In recent weeks, Beijing has published statistical figures showing its economy’s struggle to recover from the Covid-19 era, prompting US President Joe Biden to warn that these problems make China a “time bomb.”
“In the wake of the smooth transition from epidemic prevention and control, China’s economic recovery is an undulating and tortuous process that will undoubtedly encounter difficulties and problems,” said Chinese Foreign Ministry spokesman Wang Wenbin.
He pointed out that “a number of politicians and the media in the West exaggerate the cyclical problems in the process of economic recovery in post-pandemic China,” adding, “but in the end, they will inevitably be proven wrong.”
These statements came the day after Beijing announced a halt to the increasing unemployment rates among young people, in light of a series of disappointing indicators that raise concerns about the second economy in the world.

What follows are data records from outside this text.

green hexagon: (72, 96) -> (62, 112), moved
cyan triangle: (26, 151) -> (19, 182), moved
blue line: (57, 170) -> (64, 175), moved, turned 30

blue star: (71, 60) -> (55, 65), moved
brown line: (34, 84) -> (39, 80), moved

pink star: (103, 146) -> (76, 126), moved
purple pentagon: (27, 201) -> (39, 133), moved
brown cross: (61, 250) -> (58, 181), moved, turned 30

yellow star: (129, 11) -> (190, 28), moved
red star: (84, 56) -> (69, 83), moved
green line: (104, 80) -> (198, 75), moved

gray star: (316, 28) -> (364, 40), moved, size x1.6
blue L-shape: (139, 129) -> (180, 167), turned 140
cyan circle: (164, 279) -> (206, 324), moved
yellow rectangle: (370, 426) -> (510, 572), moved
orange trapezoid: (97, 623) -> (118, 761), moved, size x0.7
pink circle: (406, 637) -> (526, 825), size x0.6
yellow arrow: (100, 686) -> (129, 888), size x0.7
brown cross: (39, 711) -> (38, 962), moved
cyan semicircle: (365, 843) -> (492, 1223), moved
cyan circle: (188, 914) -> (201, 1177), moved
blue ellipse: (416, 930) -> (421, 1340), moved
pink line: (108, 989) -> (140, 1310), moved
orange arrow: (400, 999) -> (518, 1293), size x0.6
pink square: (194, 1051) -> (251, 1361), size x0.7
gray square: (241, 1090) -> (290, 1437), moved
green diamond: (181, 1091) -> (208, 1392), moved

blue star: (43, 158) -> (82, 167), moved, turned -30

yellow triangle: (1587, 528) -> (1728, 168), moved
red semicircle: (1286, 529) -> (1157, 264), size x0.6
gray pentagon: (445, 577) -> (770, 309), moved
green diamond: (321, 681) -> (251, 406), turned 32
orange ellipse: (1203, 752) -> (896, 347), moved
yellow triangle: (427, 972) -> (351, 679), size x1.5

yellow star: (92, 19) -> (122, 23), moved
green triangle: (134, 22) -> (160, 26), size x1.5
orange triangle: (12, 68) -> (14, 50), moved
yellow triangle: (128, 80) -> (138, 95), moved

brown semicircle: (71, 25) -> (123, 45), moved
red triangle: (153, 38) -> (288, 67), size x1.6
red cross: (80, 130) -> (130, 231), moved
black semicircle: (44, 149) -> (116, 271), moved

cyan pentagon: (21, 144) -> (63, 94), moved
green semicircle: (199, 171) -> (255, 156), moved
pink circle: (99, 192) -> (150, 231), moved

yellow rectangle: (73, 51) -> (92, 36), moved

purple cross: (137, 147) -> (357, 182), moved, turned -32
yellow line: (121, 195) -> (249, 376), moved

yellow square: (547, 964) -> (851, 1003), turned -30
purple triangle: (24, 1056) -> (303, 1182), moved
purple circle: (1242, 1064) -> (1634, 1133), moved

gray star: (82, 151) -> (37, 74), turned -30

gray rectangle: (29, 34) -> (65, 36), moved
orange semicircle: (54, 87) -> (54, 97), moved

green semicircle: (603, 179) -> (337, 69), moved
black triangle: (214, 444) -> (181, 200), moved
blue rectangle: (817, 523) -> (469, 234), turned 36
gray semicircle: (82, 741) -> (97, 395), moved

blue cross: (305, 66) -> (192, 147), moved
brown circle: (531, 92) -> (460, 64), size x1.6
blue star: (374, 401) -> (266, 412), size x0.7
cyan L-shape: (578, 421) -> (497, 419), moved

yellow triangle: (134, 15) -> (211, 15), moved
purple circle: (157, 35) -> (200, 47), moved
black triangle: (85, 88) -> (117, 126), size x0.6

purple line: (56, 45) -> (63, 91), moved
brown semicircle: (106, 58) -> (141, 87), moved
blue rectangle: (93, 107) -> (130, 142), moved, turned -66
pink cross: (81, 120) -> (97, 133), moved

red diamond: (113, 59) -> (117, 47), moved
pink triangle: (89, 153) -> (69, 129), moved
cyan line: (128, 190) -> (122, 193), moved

Unemployment among youth aged 16 to 24 hit a record 21.3 percent in June, while the overall unemployment rate rose from 5.2 percent in June to 5.3 percent in July, according to the National Bureau of Statistics.
Retail sales, the main indicator of household consumption, in July grew at an annual rate of 2.5 percent, according to the Bureau of Statistics, down from the 3.1 percent rate achieved in June.
In addition, industrial production achieved an annual growth of 3.7 percent in July, down from the 4.4 percent it achieved in the previous month.
Biden said during a fundraising event in Utah last week that “China is a ticking time bomb in many cases,” pointing to high unemployment and an aging workforce.
“China is in trouble,” he said, warning that “when the bad guys get into trouble, they do bad things.”
With increasing numbers pointing to a possible slowdown in the economy, many experts have called for a broad recovery plan to boost the economic cycle.
However, the authorities have so far maintained targeted measures and declarations of support for the private sector, in light of the limited concrete measures taken by Beijing.
Chinese leaders have sought to stimulate domestic consumption over the past weeks.
Last month, the State Council issued a 20-item plan to encourage residents to increase spending in several economic sectors such as cars, tourism and household appliances.
At a meeting in late July chaired by Xi Jinping, the Communist Party’s Politburo warned that the country’s economy “is facing new difficulties and challenges.”
China has set a target of 5 percent growth in its GDP this year. Although this percentage is among the lowest in the country in decades, Prime Minister Li Qiang admitted that achieving it will be difficult.